Hawaii Employment Law Basics: Protections of Victims Leave Act Triggered More Often in a Tough Economy

I found this article relating to Employment Law which I thought may be of interest. So here it is for you

It is hard to argue with studies concluding that there is a correlation between the increase in domestic violence being reported and the weak economy.  It is critical under these circumstances that Hawaii employers understand that the Hawaii Victims Leave Act requires all Hawaii employers to provide eligible employees with at least 5 days of unpaid victims leave.  All employees who have worked for at least 6 consecutive months for the employer are eligible for victims leave.

Generally, employers must provide employees with victims leave for a reasonable time period up to a maximum number of days per calendar year if the employee or the employee’s minor child is a victim of domestic or sexual violence.  Employers with 50 or more employees must provide up to 30 days of unpaid victims leave per calendar year; employers with 49 or less employees must provide up to 5 days of victims leave per calendar year.  Victims leave is unpaid, but employers may require the employee to use paid leave.

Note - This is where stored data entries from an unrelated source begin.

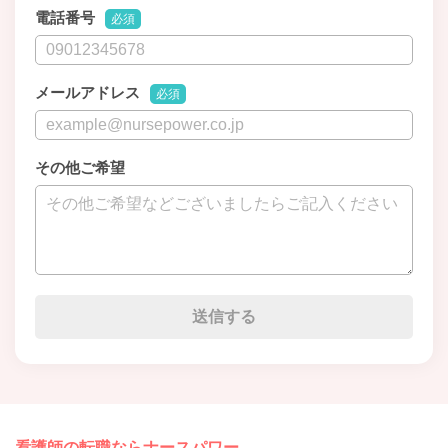
電話番号
必須
メールアドレス
必須
その他ご希望
看護師の転職ならナースパワー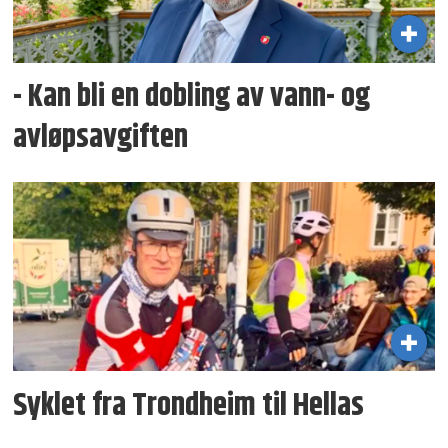
- Kan bli en dobling av vann- og
avløpsavgiften
Syklet fra Trondheim til Hellas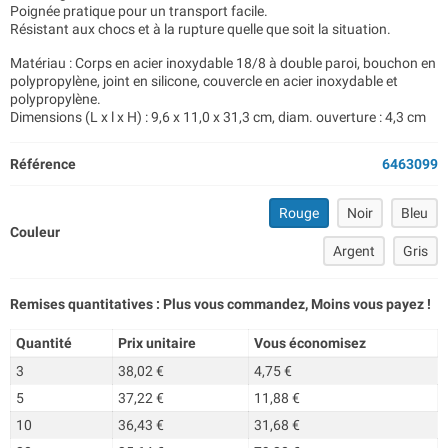
Poignée pratique pour un transport facile.
Résistant aux chocs et à la rupture quelle que soit la situation.
Matériau : Corps en acier inoxydable 18/8 à double paroi, bouchon en
polypropylène, joint en silicone, couvercle en acier inoxydable et
polypropylène.
Dimensions (L x l x H) : 9,6 x 11,0 x 31,3 cm, diam. ouverture : 4,3 cm
Référence
6463099
Rouge
Noir
Bleu
Couleur
Argent
Gris
Remises quantitatives : Plus vous commandez, Moins vous payez !
Quantité
Prix unitaire
Vous économisez
3
38,02 €
4,75 €
5
37,22 €
11,88 €
10
36,43 €
31,68 €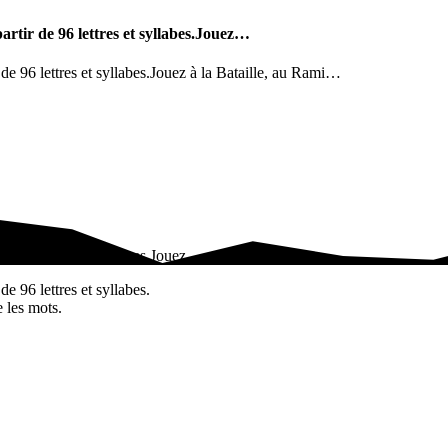
rtir de 96 lettres et syllabes.Jouez…
de 96 lettres et syllabes.Jouez à la Bataille, au Rami…
 de 96 lettres et syllabes.Jouez…
e 96 lettres et syllabes.
e les mots.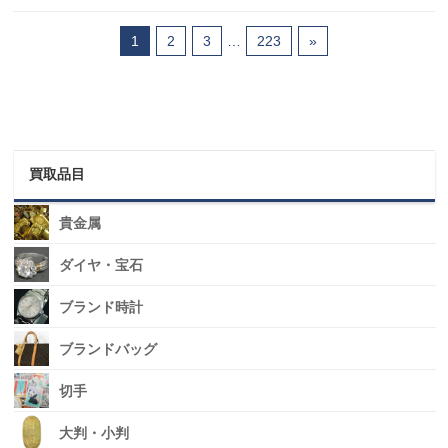
1
2
3
…
223
»
買取品目
貴金属
ダイヤ・宝石
ブランド時計
ブランドバッグ
切手
大判・小判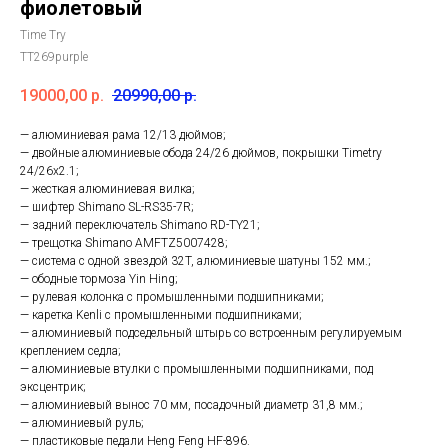
фиолетовый
Time Try
TT269purple
19000,00
р.
20990,00
р.
— алюминиевая рама 12/13 дюймов;
— двойные алюминиевые обода 24/26 дюймов, покрышки Timetry
24/26х2.1;
— жесткая алюминиевая вилка;
— шифтер Shimano SL-RS35-7R;
— задний переключатель Shimano RD-TY21;
— трещотка Shimano AMFTZ5007428;
— система с одной звездой 32T, алюминиевые шатуны 152 мм.;
— ободные тормоза Yin Hing;
— рулевая колонка с промышленными подшипниками;
— каретка Kenli с промышленными подшипниками;
— алюминиевый подседельный штырь со встроенным регулируемым
креплением седла;
— алюминиевые втулки с промышленными подшипниками, под
эксцентрик;
— алюминиевый вынос 70 мм, посадочный диаметр 31,8 мм.;
— алюминиевый руль;
— пластиковые педали Heng Feng HF-896.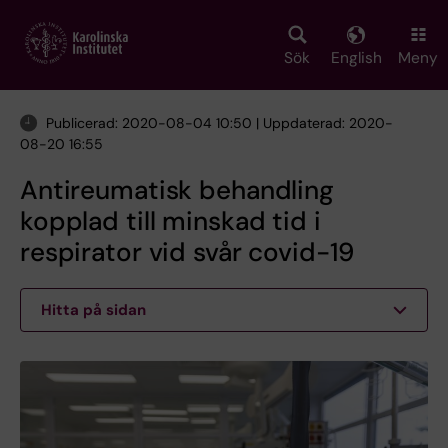
Skip
to
main
Sök
English
Meny
content
Publicerad: 2020-08-04 10:50 | Uppdaterad: 2020-
08-20 16:55
Antireumatisk behandling
kopplad till minskad tid i
respirator vid svår covid-19
Hitta på sidan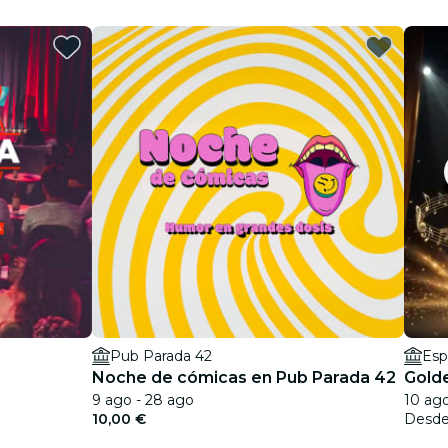
Pub Parada 42
Esp
Noche de cómicas en Pub Parada 42
Gold
9 ago - 28 ago
10 ag
10,00 €
Desd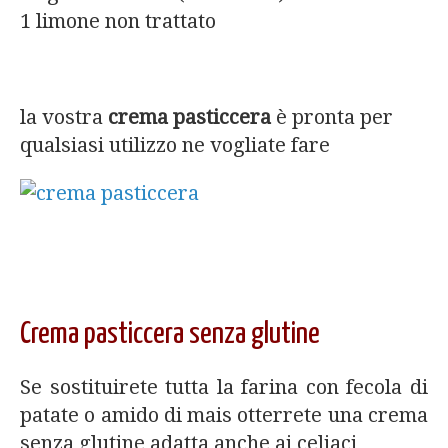
1 limone non trattato
la vostra
crema pasticcera
è pronta per
qualsiasi utilizzo ne vogliate fare
Crema pasticcera senza glutine
Se sostituirete tutta la farina con fecola di
patate o amido di mais otterrete una crema
senza glutine adatta anche ai celiaci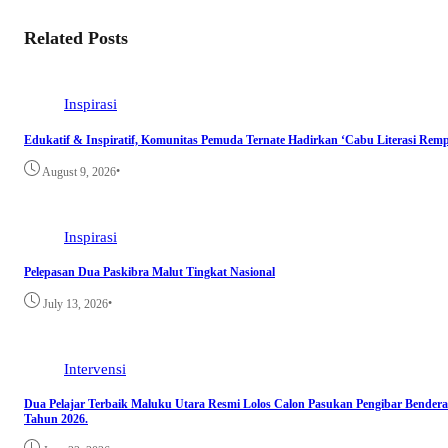
Related Posts
Inspirasi
Edukatif & Inspiratif, Komunitas Pemuda Ternate Hadirkan ‘Cabu Literasi Remp
•
August 9, 2026
Inspirasi
Pelepasan Dua Paskibra Malut Tingkat Nasional
•
July 13, 2026
Intervensi
Dua Pelajar Terbaik Maluku Utara Resmi Lolos Calon Pasukan Pengibar Bendera
Tahun 2026.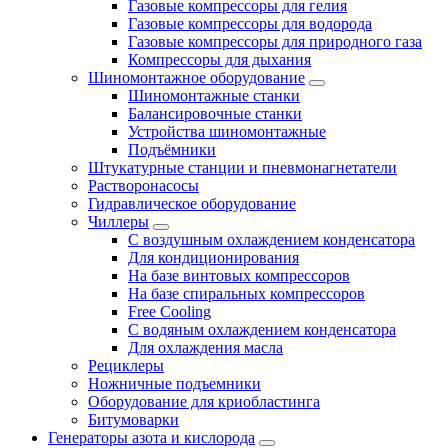
Газовые компрессоры для гелия
Газовые компрессоры для водорода
Газовые компрессоры для природного газа
Компрессоры для дыхания
Шиномонтажное оборудование
Шиномонтажные станки
Балансировочные станки
Устройства шиномонтажные
Подъёмники
Штукатурные станции и пневмонагнетатели
Растворонасосы
Гидравлическое оборудование
Чиллеры
С воздушным охлаждением конденсатора
Для кондиционирования
На базе винтовых компрессоров
На базе спиральных компрессоров
Free Cooling
С водяным охлаждением конденсатора
Для охлаждения масла
Рециклеры
Ножничные подъемники
Оборудование для криобластинга
Битумоварки
Генераторы азота и кислорода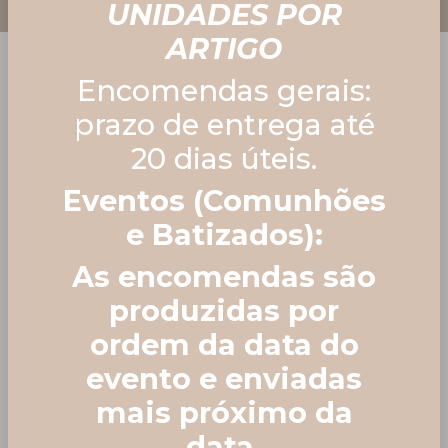
UNIDADES POR
ARTIGO
Encomendas gerais:
prazo de entrega até
20 dias úteis.
Home
Lembranças de
Eventos (Comunhões
Comunhão ♡
Caixinha dezena
e Batizados):
📿
As encomendas são
produzidas por
ordem da data do
evento e enviadas
mais próximo da
data.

Protected Forms of Victims Leave:

An employee may use victims leave to:

Seek medical attention for the employee or the employee’s minor child to recover from the physical or psychological injury or disability caused by domestic or sexual violence; Obtain services from a victim services organization; Obtain psychological or other counseling; Temporarily or permanently relocate; or Take legal action, including preparing for or participating in any civil or criminal legal proceeding related to or resulting from the domestic or sexual violence, or other actions to enhance the physical, psychological, or economic health or safety of the employee or the employee’s minor child or to enhance the safety of those who associate or work with the employee.



An employee seeking victims leave must provide the employer with “reasonable notice” of the employee’s intention to take leave.  However, advance notice is not required where such notice is not “practicable” because of imminent danger to the employee or the employee’s minor child.


Certification is required under the law.  The method of certification depends on whether the leave required is less or more than 5 days.  If the victims leave extends less than 5 calendar days, the employee can certify by providing signed statement within a reasonable period attesting to the fact that the employee or the employee’s minor child is a victim of domestic or sexual violence and the leave is for one of the enumerated purposes.  Thus, the employee is permitted to “self-certify.”

If the leave extends 5 days or more, the certification must be provided by one of the following methods:

A signed statement from a victim services organization, from the employee’s attorney or advocate, from a minor child’s attorney or advocate, or a medical or other professional from whom the employee or the employee’s child has sought assistance related to the domestic or sexual violence; or A police or court record related to the domestic or sexual violence.

Return to Work:

Upon the employee’s return to work, s/he shall be returned to his/her original job or to a position of comparable status and pay, without loss of accumulated service credits and privileges.


Any employee denied leave by an employer in willful violation of the law may file a civil action against the employer to recover back pay and seek reinstatement and other forms of equitable relief.  Costs and reasonable attorneys’ fees are recoverable.